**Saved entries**
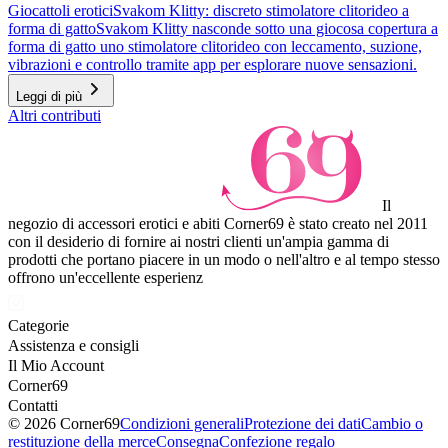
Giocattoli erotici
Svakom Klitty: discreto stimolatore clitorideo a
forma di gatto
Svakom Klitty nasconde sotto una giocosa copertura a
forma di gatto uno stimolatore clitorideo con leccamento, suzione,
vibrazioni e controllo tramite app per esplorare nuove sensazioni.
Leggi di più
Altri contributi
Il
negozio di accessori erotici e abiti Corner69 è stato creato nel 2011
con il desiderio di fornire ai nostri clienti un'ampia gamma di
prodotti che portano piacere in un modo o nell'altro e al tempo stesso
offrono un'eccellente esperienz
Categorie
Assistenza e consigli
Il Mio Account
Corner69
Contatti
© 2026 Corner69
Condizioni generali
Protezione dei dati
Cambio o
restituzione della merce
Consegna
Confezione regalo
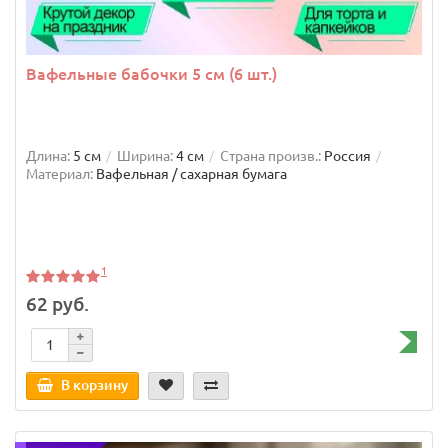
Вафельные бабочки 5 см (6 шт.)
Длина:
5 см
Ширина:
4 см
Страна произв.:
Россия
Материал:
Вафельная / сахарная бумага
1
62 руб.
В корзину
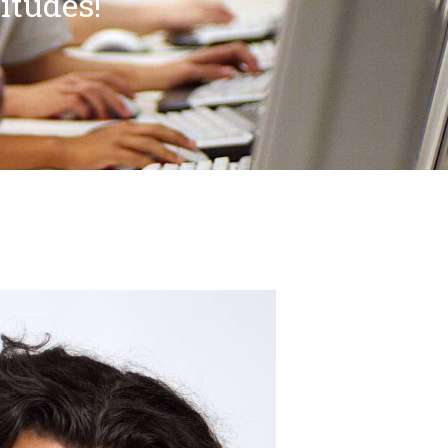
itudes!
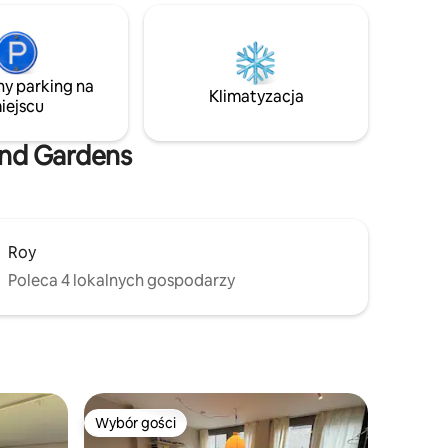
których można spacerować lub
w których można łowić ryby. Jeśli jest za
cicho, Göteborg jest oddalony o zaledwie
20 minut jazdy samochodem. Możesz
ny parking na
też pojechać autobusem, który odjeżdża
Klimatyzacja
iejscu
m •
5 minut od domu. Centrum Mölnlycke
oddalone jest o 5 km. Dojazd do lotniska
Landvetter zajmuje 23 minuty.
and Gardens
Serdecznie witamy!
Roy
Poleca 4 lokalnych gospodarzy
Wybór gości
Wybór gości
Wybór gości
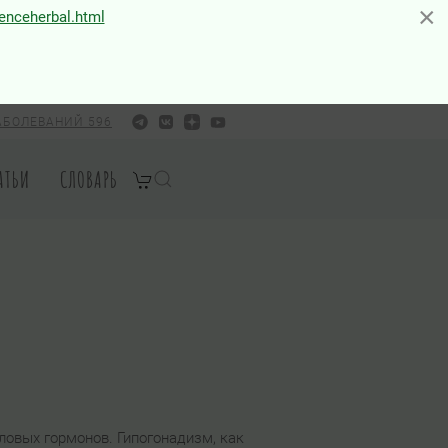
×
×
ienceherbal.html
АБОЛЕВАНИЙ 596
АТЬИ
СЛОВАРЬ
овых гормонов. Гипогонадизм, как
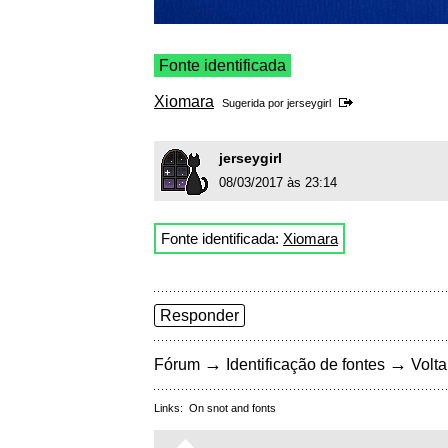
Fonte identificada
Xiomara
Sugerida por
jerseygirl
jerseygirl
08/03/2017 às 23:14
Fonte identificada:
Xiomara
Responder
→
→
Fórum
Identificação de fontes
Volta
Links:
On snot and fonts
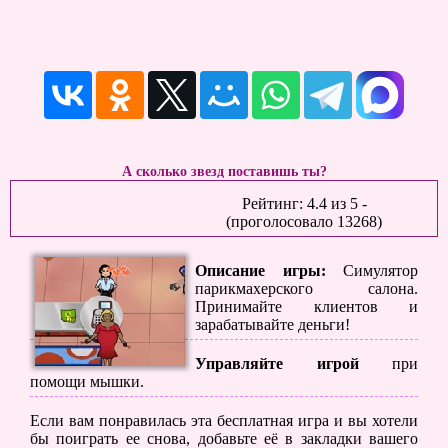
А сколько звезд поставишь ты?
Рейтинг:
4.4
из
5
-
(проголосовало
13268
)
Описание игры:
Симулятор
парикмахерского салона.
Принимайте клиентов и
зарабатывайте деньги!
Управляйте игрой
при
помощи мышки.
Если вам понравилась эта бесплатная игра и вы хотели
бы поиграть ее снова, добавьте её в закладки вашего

**What the task requires**
Retype all the entries exactly; drop the pictures.

**Output for this task**
Giocattoli erotici
Svakom Klitty: discreto stimolatore clitorideo a
forma di gatto
Svakom Klitty nasconde sotto una giocosa copertura a
forma di gatto uno stimolatore clitorideo con leccamento, suzione,
vibrazioni e controllo tramite app per esplorare nuove sensazioni.
Leggi di più
Altri contributi
Il
negozio di accessori erotici e abiti Corner69 è stato creato nel 2011
con il desiderio di fornire ai nostri clienti un'ampia gamma di
prodotti che portano piacere in un modo o nell'altro e al tempo stesso
offrono un'eccellente esperienz
Categorie
Assistenza e consigli
Il Mio Account
Corner69
Contatti
© 2026 Corner69
Condizioni generali
Protezione dei dati
Cambio o
restituzione della merce
Consegna
Confezione regalo
Вафельные бабочки 5 см (6 шт.)
Длина:
5 см
Ширина:
4 см
Страна произв.:
Россия
Материал:
Вафельная / сахарная бумага
1
62 руб.
В корзину
itudes!
których można spacerować lub
w których można łowić ryby. Jeśli jest za
cicho, Göteborg jest oddalony o zaledwie
20 minut jazdy samochodem. Możesz
ny parking na
też pojechać autobusem, który odjeżdża
Klimatyzacja
iejscu
m •
5 minut od domu. Centrum Mölnlycke
oddalone jest o 5 km. Dojazd do lotniska
Landvetter zajmuje 23 minuty.
and Gardens
Serdecznie witamy!
Roy
Poleca 4 lokalnych gospodarzy
Wybór gości
Wybór gości
Wybór gości
×
×
ienceherbal.html
АБОЛЕВАНИЙ 596
АТЬИ
СЛОВАРЬ
овых гормонов. Гипогонадизм, как
Fonte identificada
Xiomara
Sugerida por
jerseygirl
jerseygirl
08/03/2017 às 23:14
Fonte identificada:
Xiomara
Responder
→
→
Fórum
Identificação de fontes
Volta
Links:
On snot and fonts
А сколько звезд поставишь ты?
Рейтинг:
4.4
из
5
-
(проголосовало
13268
)
Описание игры:
Симулятор
парикмахерского салона.
Принимайте клиентов и
зарабатывайте деньги!
Управляйте игрой
при
помощи мышки.
Если вам понравилась эта бесплатная игра и вы хотели
бы поиграть ее снова, добавьте её в закладки вашего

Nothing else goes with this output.